The next day at school the subject came up all over again. This time it came from Miss Crosno, Andi’s teacher.
“Who was it,” she asked, “who turned in a poem along with the English compositions this week? There isn’t a name on it, and I don’t recognize the handwriting.” When no one in the class raised a hand, she continued, “It’s called ‘Bebe.’ It’s about a child who loses her dog.”

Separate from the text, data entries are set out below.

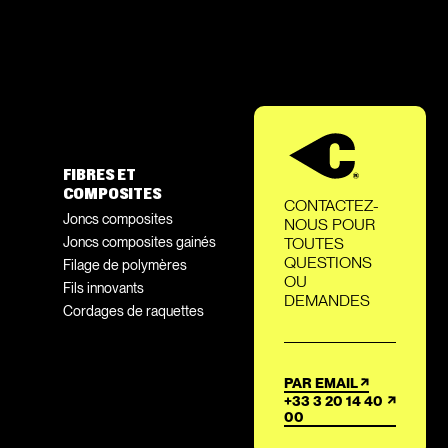
FIBRES ET
COMPOSITES
CONTACTEZ-
Joncs composites
NOUS POUR
Joncs composites gainés
TOUTES
QUESTIONS
Filage de polymères
OU
Fils innovants
DEMANDES
Cordages de raquettes
PAR EMAIL
+33 3 20 14 40
00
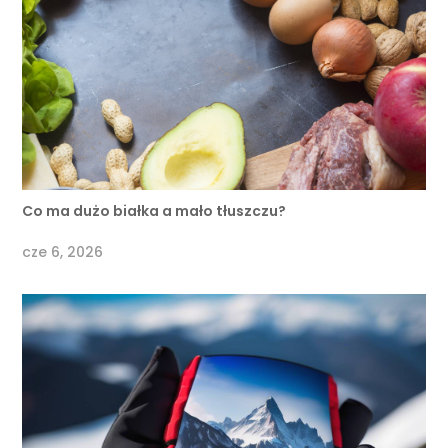
Co ma dużo białka a mało tłuszczu?
cze 6, 2026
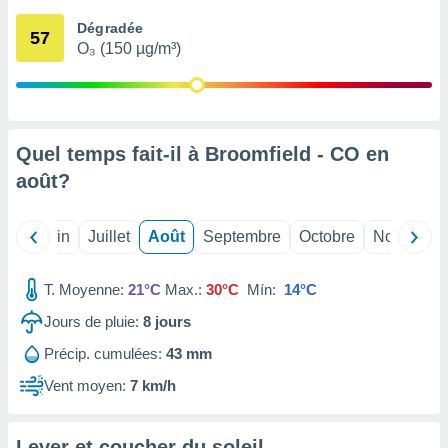
nées
Dégradée
lles sur
57
O₃ (150 µg/m³)
d'un
égitime,
vous
vous
 Pour ce
ous
Quel temps fait-il à Broomfield - CO en
etirer
août
?
ement
 opposer
Mai
Juin
Juillet
Août
Septembre
Octobre
Novembre
ement
nées à
ment en
T. Moyenne:
21°C
Max.:
30°C
Mín:
14°C
 sur «
res
» ou
Jours de pluie:
8
jours
e
Précip. cumulées:
43 mm
que de
kies
Vent moyen:
7 km/h
ite web.
t nos
Lever et coucher du soleil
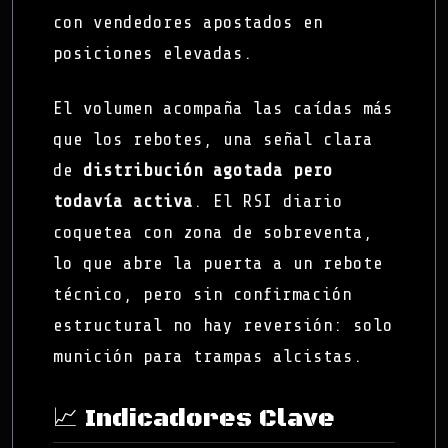
con vendedores apostados en
posiciones elevadas.
El volumen acompaña las caídas más
que los rebotes, una señal clara
de
distribución agotada pero
todavía activa
. El RSI diario
coquetea con zona de sobreventa,
lo que abre la puerta a un rebote
técnico, pero sin confirmación
estructural no hay reversión: solo
munición para trampas alcistas.
📈 Indicadores Clave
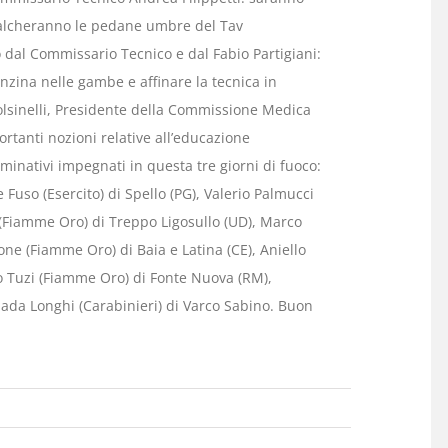
o calcheranno le pedane umbre del Tav
dal Commissario Tecnico e dal Fabio Partigiani:
nzina nelle gambe e affinare la tecnica in
olsinelli, Presidente della Commissione Medica
ortanti nozioni relative all’educazione
minativi impegnati in questa tre giorni di fuoco:
 Fuso (Esercito) di Spello (PG), Valerio Palmucci
 (Fiamme Oro) di Treppo Ligosullo (UD), Marco
 (Fiamme Oro) di Baia e Latina (CE), Aniello
o Tuzi (Fiamme Oro) di Fonte Nuova (RM),
Giada Longhi (Carabinieri) di Varco Sabino. Buon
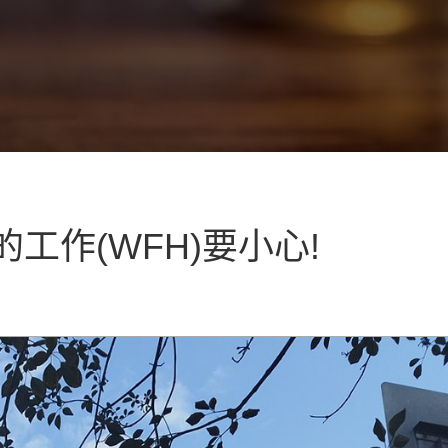
工作(WFH)要小心!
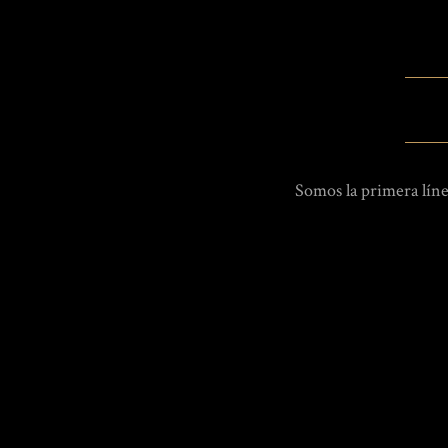
Somos la primera líne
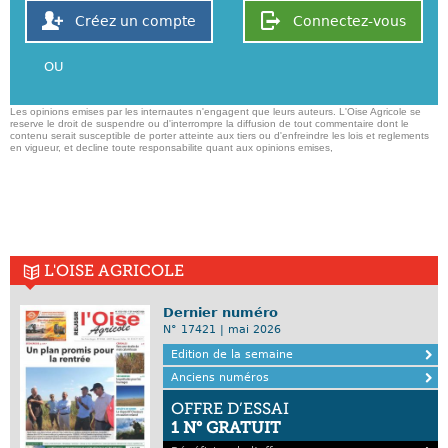
Créez un compte
Connectez-vous
OU
Les opinions emises par les internautes n'engagent que leurs auteurs. L'Oise Agricole se
reserve le droit de suspendre ou d'interrompre la diffusion de tout commentaire dont le
contenu serait susceptible de porter atteinte aux tiers ou d'enfreindre les lois et reglements
en vigueur, et decline toute responsabilite quant aux opinions emises,
L'OISE AGRICOLE
Dernier numéro
N° 17421 | mai 2026
Edition de la semaine
Anciens numéros
OFFRE D’ESSAI
1 N° GRATUIT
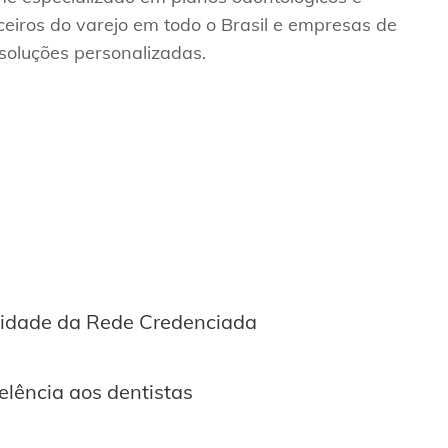
eiros do varejo em todo o Brasil e empresas de
soluções personalizadas.
lidade da Rede Credenciada
elência aos dentistas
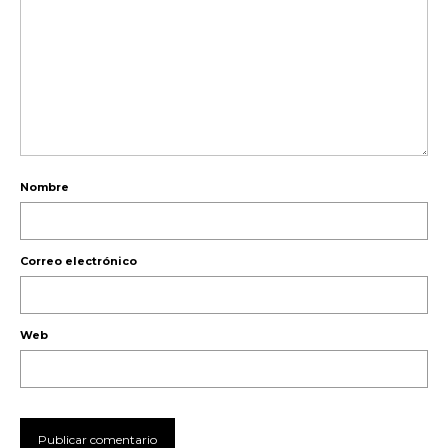
Nombre
Correo electrónico
Web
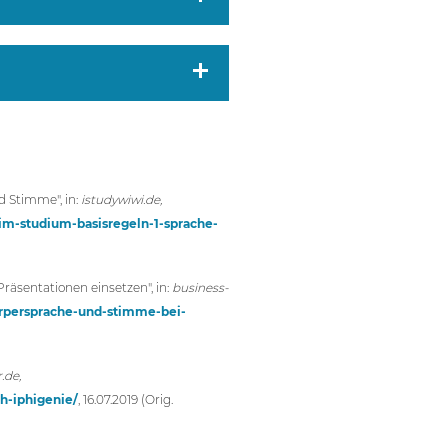
d Stimme", in:
istudywiwi.de,
-im-studium-basisregeln-1-sprache-
Präsentationen einsetzen", in:
business-
erpersprache-und-stimme-bei-
.de,
h-iphigenie/
, 16.07.2019 (Orig.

“Oh!” Andi was so startled that she spoke before she could stop herself. “That’s mine, but I didn’t mean to turn it in. I guess I just got an extra paper mixed in with the composition sheets in the notebook.”
“I’m glad I got to see it,” Miss Crosno said. “It’s a very nice poem with a great deal of feeling. Would you like to come up front, Andi, and read it to the class?”
“No, thank you,” Andi said.
Then, because this sounded rude even to her own ears and, after all, Miss Crosno would be the one who would be making out report cards, she added, “I never read my poems to anybody but my family. If they’re not good enough to be published, they’re not good enough for people to have to listen to.”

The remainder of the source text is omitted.